Like many highly valued startups, SpaceX sometimes allows his employees to retire some of their shares by selling to external investors authorized by the company.

TechCrunch has taken a look at an internal SpaceX document regarding the May 2022 public offering. Musk published in X Last month, SpaceX held such sales for employees approximately every 6 months.

These documents offer interesting information about the investors allowed to buy these secondary stocks and the good deals they get.

In this offering, investors paid $70 per share to employees, the document shows. This is a huge bargain compared to the share prices investors pay when they invest in primary rounds, where the company sells the shares directly to raise capital.
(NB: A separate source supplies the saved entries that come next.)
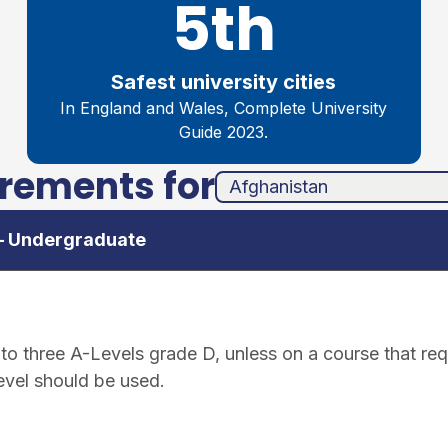
5th
Safest university cities
In England and Wales, Complete University
Guide 2023.
irements for
unha
ands
 – Undergraduate
o three A-Levels grade D, unless on a course that requ
level should be used.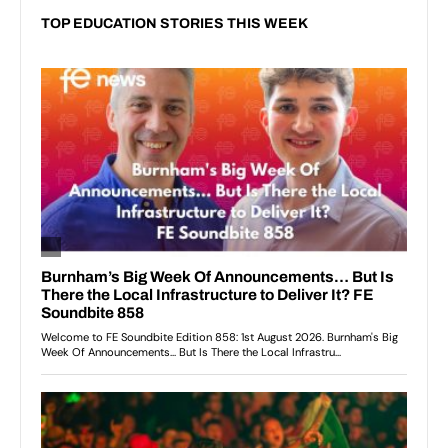
TOP EDUCATION STORIES THIS WEEK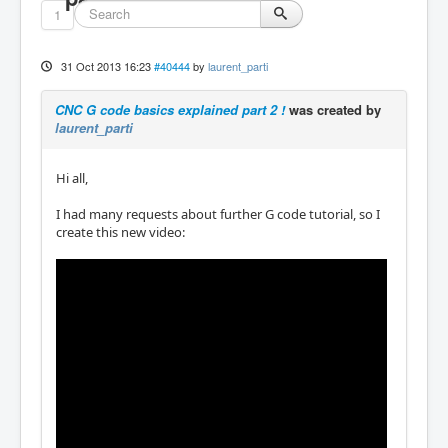
1
31 Oct 2013 16:23
#40444
by
laurent_parti
CNC G code basics explained part 2 !
was created by
laurent_parti
Hi all,
I had many requests about further G code tutorial, so I
create this new video: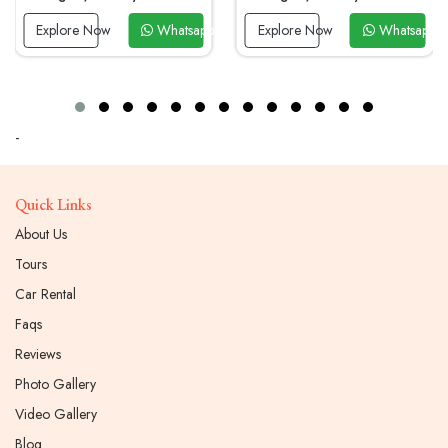
ow
Whatsapp Now
Explore Now
Whatsapp Now
Explore No
-
Quick Links
About Us
Tours
Car Rental
Faqs
Reviews
Photo Gallery
Video Gallery
Blog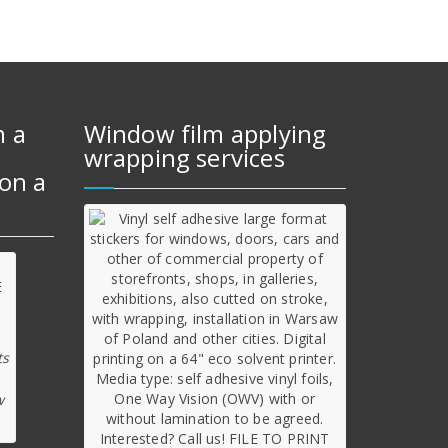
m a
Window film applying
wrapping services
on a
ts
w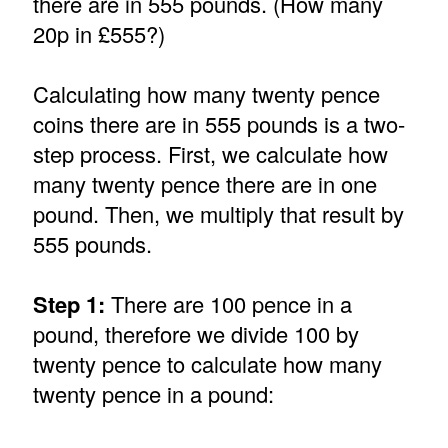
there are in 555 pounds. (How many
20p in £555?)
Calculating how many twenty pence
coins there are in 555 pounds is a two-
step process. First, we calculate how
many twenty pence there are in one
pound. Then, we multiply that result by
555 pounds.
Step 1:
There are 100 pence in a
pound, therefore we divide 100 by
twenty pence to calculate how many
twenty pence in a pound: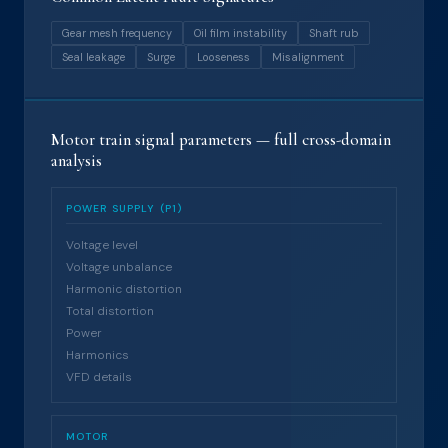
Gear mesh frequency
Oil film instability
Shaft rub
Seal leakage
Surge
Looseness
Misalignment
Motor train signal parameters — full cross-domain
analysis
POWER SUPPLY (P1)
Voltage level
Voltage unbalance
Harmonic distortion
Total distortion
Power
Harmonics
VFD details
MOTOR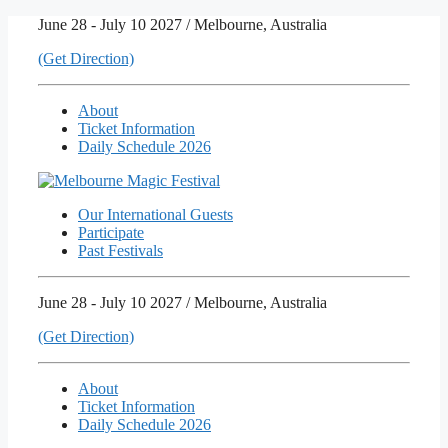
Skip
June 28 - July 10 2027 / Melbourne, Australia
to
(Get Direction)
content
About
Ticket Information
Daily Schedule 2026
Our International Guests
Participate
Past Festivals
June 28 - July 10 2027 / Melbourne, Australia
(Get Direction)
About
Ticket Information
Daily Schedule 2026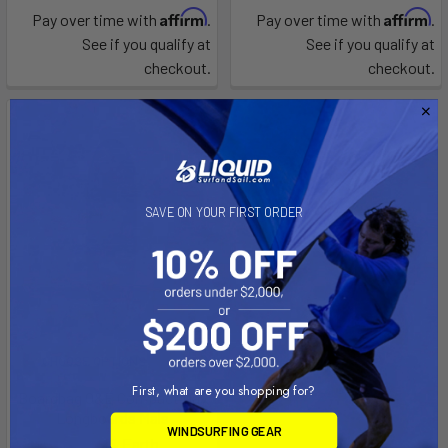
Affirm
Affirm
Pay over time with
.
Pay over time with
.
See if you qualify at
See if you qualify at
checkout.
checkout.
SAVE ON YOUR FIRST ORDER
CHOOSE OPTIONS
First, what are you shopping for?
Boardbag O&E Compact Day
Longboards Mals
WINDSURFING GEAR
Ocean & Earth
During the main sale in 2022, the shares sold for $270.00. (SpaceX has not sold shares in a primary round at a price of $70 since its Series G sold for $77.46 per share, the documents say. That was in 2015, Pitchbook says.)
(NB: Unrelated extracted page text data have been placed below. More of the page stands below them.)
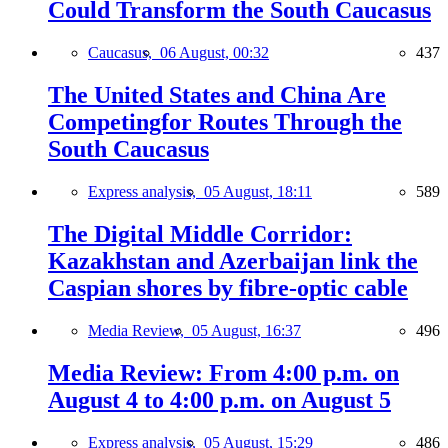
Could Transform the South Caucasus
Caucasus,
06 August, 00:32
437
The United States and China Are
Competingfor Routes Through the
South Caucasus
Express analysis,
05 August, 18:11
589
The Digital Middle Corridor:
Kazakhstan and Azerbaijan link the
Caspian shores by fibre-optic cable
Media Review,
05 August, 16:37
496
Media Review: From 4:00 p.m. on
August 4 to 4:00 p.m. on August 5
Express analysis,
05 August, 15:29
486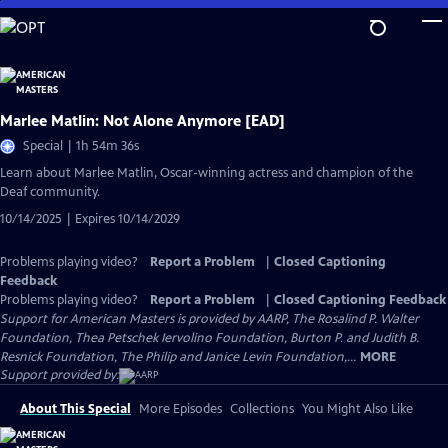
Skip
to
Main
Content
Marlee Matlin: Not Alone Anymore [EAD]
Special | 1h 54m 36s
Learn about Marlee Matlin, Oscar-winning actress and champion of the
Deaf community.
10/14/2025 | Expires 10/14/2029
Problems playing video?
Report a Problem
|
Closed Captioning
Feedback
Problems playing video?
Report a Problem
|
Closed Captioning Feedback
Support for American Masters is provided by AARP, The Rosalind P. Walter
Foundation, Thea Petschek Iervolino Foundation, Burton P. and Judith B.
Resnick Foundation, The Philip and Janice Levin Foundation,...
MORE
Support provided by:
About This Special
More Episodes
Collections
You Might Also Like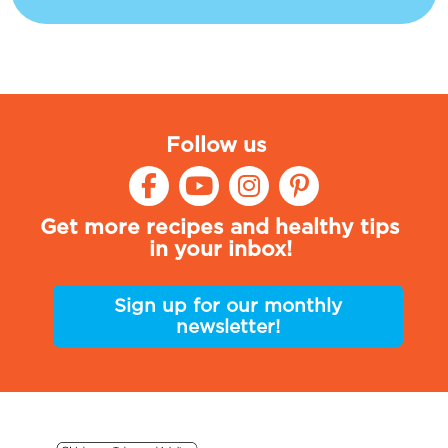
Follow us
Get more recipes and healthy tips
in your inbox!
Sign up for our monthly
newsletter!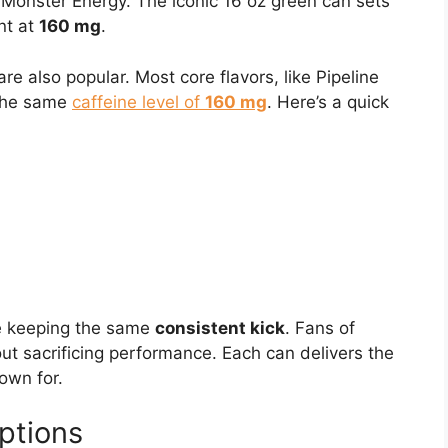
 Monster Energy. The iconic 16 oz green can sets
nt at
160 mg
.
re also popular. Most core flavors, like Pipeline
 the same
caffeine level of
160 mg
. Here’s a quick
le keeping the same
consistent kick
. Fans of
out sacrificing performance. Each can delivers the
own for.
ptions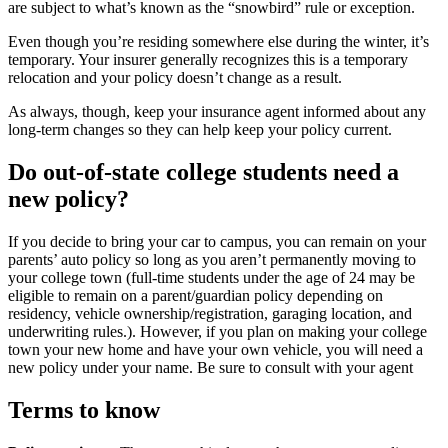
are subject to what’s known as the “snowbird” rule or exception.
Even though you’re residing somewhere else during the winter, it’s
temporary. Your insurer generally recognizes this is a temporary
relocation and your policy doesn’t change as a result.
As always, though, keep your insurance agent informed about any
long-term changes so they can help keep your policy current.
Do out-of-state college students need a
new policy?
If you decide to bring your car to campus, you can remain on your
parents’ auto policy so long as you aren’t permanently moving to
your college town (full-time students under the age of 24 may be
eligible to remain on a parent/guardian policy depending on
residency, vehicle ownership/registration, garaging location, and
underwriting rules.). However, if you plan on making your college
town your new home and have your own vehicle, you will need a
new policy under your name. Be sure to consult with your agent
Terms to know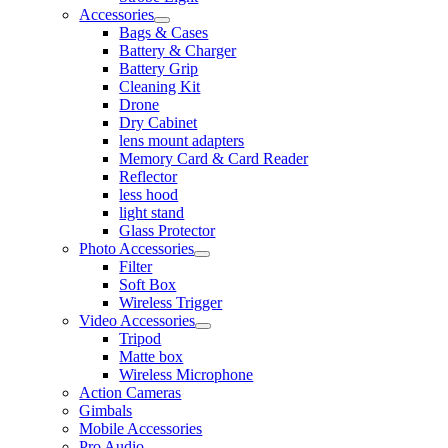
Accessories
Bags & Cases
Battery & Charger
Battery Grip
Cleaning Kit
Drone
Dry Cabinet
lens mount adapters
Memory Card & Card Reader
Reflector
less hood
light stand
Glass Protector
Photo Accessories
Filter
Soft Box
Wireless Trigger
Video Accessories
Tripod
Matte box
Wireless Microphone
Action Cameras
Gimbals
Mobile Accessories
Pro Audio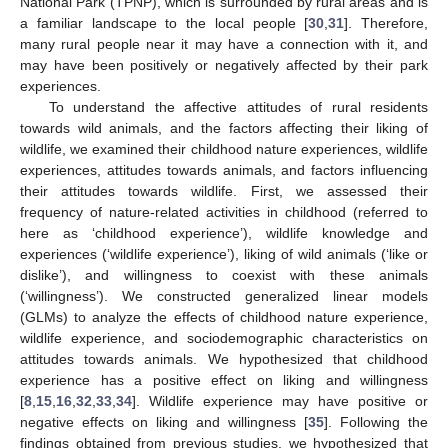
National Park (TPNP), which is surrounded by rural areas and is
a familiar landscape to the local people [
30
,
31
]. Therefore,
many rural people near it may have a connection with it, and
may have been positively or negatively affected by their park
experiences.
To understand the affective attitudes of rural residents
towards wild animals, and the factors affecting their liking of
wildlife, we examined their childhood nature experiences, wildlife
experiences, attitudes towards animals, and factors influencing
their attitudes towards wildlife. First, we assessed their
frequency of nature-related activities in childhood (referred to
here as ‘childhood experience’), wildlife knowledge and
experiences (‘wildlife experience’), liking of wild animals (‘like or
dislike’), and willingness to coexist with these animals
(‘willingness’). We constructed generalized linear models
(GLMs) to analyze the effects of childhood nature experience,
wildlife experience, and sociodemographic characteristics on
attitudes towards animals. We hypothesized that childhood
experience has a positive effect on liking and willingness
[
8
,
15
,
16
,
32
,
33
,
34
]. Wildlife experience may have positive or
negative effects on liking and willingness [
35
]. Following the
findings obtained from previous studies, we hypothesized that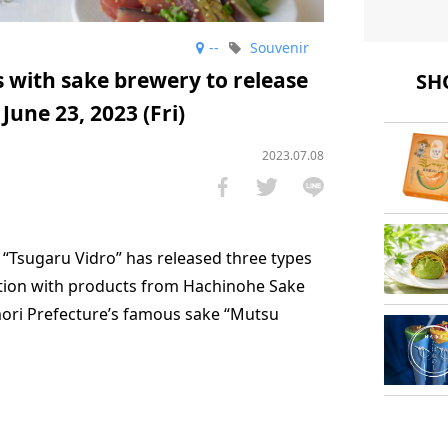
--
Souvenir
s with sake brewery to release
SHO
June 23, 2023 (Fri)
2023.07.08
t “Tsugaru Vidro” has released three types
ation with products from Hachinohe Sake
mori Prefecture’s famous sake “Mutsu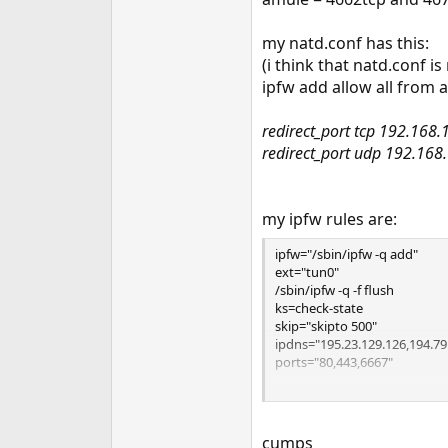
e
r
my natd.conf has this:
(i think that natd.conf i
ipfw add allow all from a
redirect_port tcp 192.168
redirect_port udp 192.16
my ipfw rules are:
ipfw="/sbin/ipfw -q add"
ext="tun0"
/sbin/ipfw -q -f flush
ks=check-state
skip="skipto 500"
ipdns="195.23.129.126,194.79
ports="80,443,6667"
$ipfw 100 divert natd ip from 
$ipfw 101 $ks
cumps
Of course, the main reason for the gigantic price discount is that employees own common stock and investors who buy in primary rounds typically purchase preferred stock that entitles them to dividends and liquidation preferences. They are the first to recoup their investment if the company is ever sold.

In fact, this document reveals that starting in 2022, if SpaceX were sold, the first $6.67 billion would be owed to preferred shareholders. Since then, the company has increased another 750 million dollars, so the sum paid first to investors should probably increase by at least that amount. If SpaceX were to actually reach its current astronomical valuation of $137 billion, these liquidation preferences (paying investors first) won’t be an issue for employees or other common stock shareholders. But if the company one day holds a liquidation sale for less than $7 billion, common shareholders would get nothing.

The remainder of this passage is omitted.